In recent years, she reignited public discourse by standing up to power, becoming the only woman to beat Donald Trump twice in court, and sparking a national conversation about truth, accountability, and resilience. This film is a portrait of an indomitable woman who proved it’s never too late to reclaim your voice, rewrite your story, and change the world.
About Ivy Meeropol:
Ivy Meeropol is the director of Ask E. Jean, a feature documentary film about the advice columnist and journalist E. Jean Carroll, the only woman to beat Trump twice in court. Her previous feature documentary After the Bite, about the explosion of great white sharks and seals on Cape Cod, premiered to great acclaim July 2023 on HBO. She premiered her HBO documentary Roy Cohn: Bully, Coward, Victim at the 2019 New York Film Festival and in 2020 the film was nominated for an Emmy for Outstanding Historical Documentary. She was the Senior Story Producer on the CNNFilms documentary The End: Inside the Last days of the Obama White House, which premiered at the National Archives in Washington, DC, and was one of the highest rated of CNN’s original films. She directed and produced the feature Indian Point, about an aging nuclear power plant close to New York City, which was honored with the Frontline Award for Journalism in a Documentary Film and aired on NHK during the anniversary of Fukushima in Japan.
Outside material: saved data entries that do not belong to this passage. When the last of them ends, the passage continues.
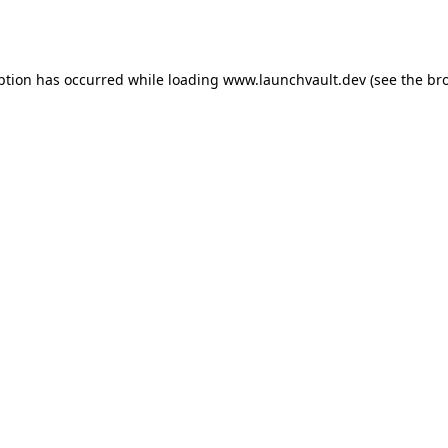
ption has occurred while loading
www.launchvault.dev
(see the
br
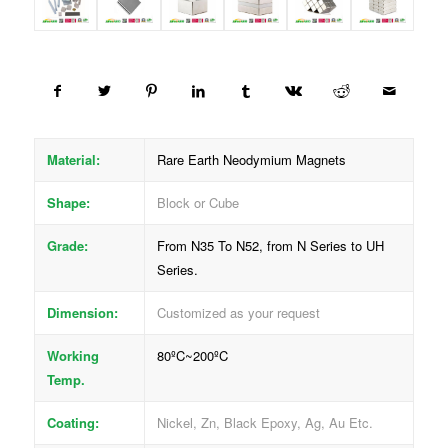
Material:
Rare Earth Neodymium Magnets
Shape:
Block or Cube
Grade:
From N35 To N52, from N Series to UH
Series.
Dimension:
Customized as your request
Working
80ºC~200ºC
Temp.
Coating:
Nickel, Zn, Black Epoxy, Ag, Au Etc.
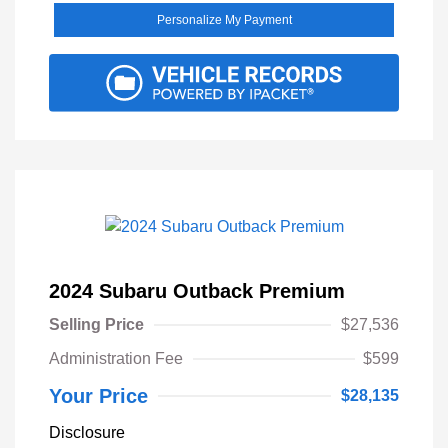
Personalize My Payment
2024 Subaru Outback Premium
Selling Price
$27,536
Administration Fee
$599
Your Price
$28,135
Disclosure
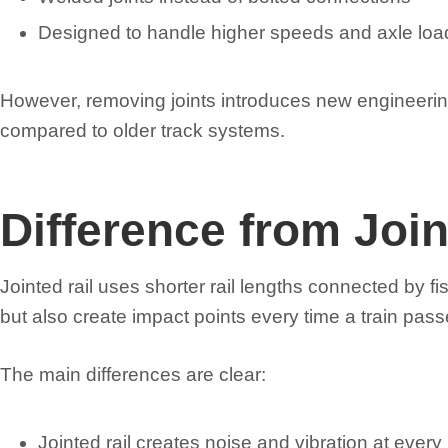
Designed to handle higher speeds and axle loa
However, removing joints introduces new engineeri
compared to older track systems.
Difference from Join
Jointed rail uses shorter rail lengths connected by 
but also create impact points every time a train pas
The main differences are clear:
Jointed rail creates noise and vibration at every 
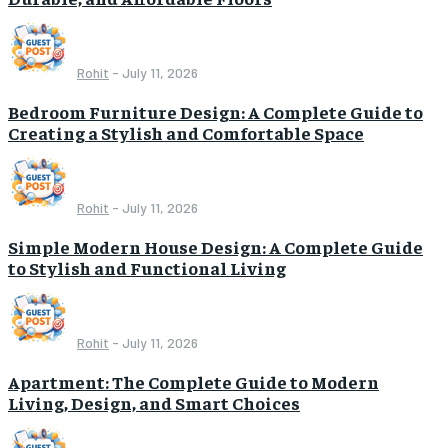
Rohit
-
July 11, 2026
Bedroom Furniture Design: A Complete Guide to
Creating a Stylish and Comfortable Space
Rohit
-
July 11, 2026
Simple Modern House Design: A Complete Guide
to Stylish and Functional Living
Rohit
-
July 11, 2026
Apartment: The Complete Guide to Modern
Living, Design, and Smart Choices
Ivy created and directed the nonfiction series The Hill (Sundance Channel), about Congressman Robert Wexler (D-FL) and his young staff (nominated for best series by the International Documentary Association). She produced the feature documentary Museum Town, which premiered at SXSW, and has produced and directed for the Emmy Award winning climate change series Years of Living Dangerously (National Geographic) and for Death Row Stories (CNN), Executive Produced by Alex Gibney and Robert Redford.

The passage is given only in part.